ATLEU noted: "This approach restricts the Tribunal to considering only the evidence that was before the Competent Authority at the time of its decision. The judge will be prevented from considering any new evidence, including witness statements and medical evidence when deciding whether they can revisit the trafficking decision. In so restricting the jurisdiction of the Tribunal, the court was clear that the only proper route to challenging a trafficking decision is by judicial review."

ATLEU says the judgement puts enormous obstacles in the path of those seeking to challenge Home Office decision-making in trafficking cases and, even where a person has an appeal on asylum or human rights grounds, it will now be much more difficult to challenge the Home Office’s conclusion that they are not a victim of trafficking without bringing parallel judicial review proceedings.

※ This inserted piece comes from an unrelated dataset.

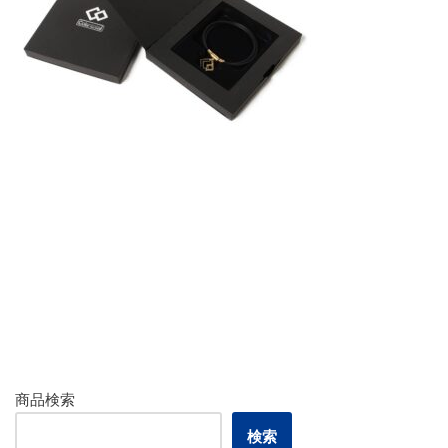
商品検索
検索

In light of the ruling, ATELU recommends that immigration practitioners should now:

  • Seek to challenge any negative National Referral Mechanism (NRM) decision via judicial review or ensure that they secure for their client a public lawyer who will do so, as soon as possible.
  • Where judicial review is likely to be less appropriate, support their client and/or support provider with an application for reconsideration and maximise this opportunity to provide further evidence of trafficking, acting promptly. Home Office policy requires such applications to be made by the support provider, but the Home Office cannot lawfully ignore new representations/evidence submitted by legal representatives where no support provider is available to help. Legal aid will be available where the trafficking claim is integral to an asylum claim or, otherwise, under Exceptional Case Funding.
  • Raise Article 4 arguments in representations and appeals regardless of this decision in the event that there is further opportunity to litigate this issue.

ATLEU confirmed that it is seeking permission to appeal to the Supreme Court.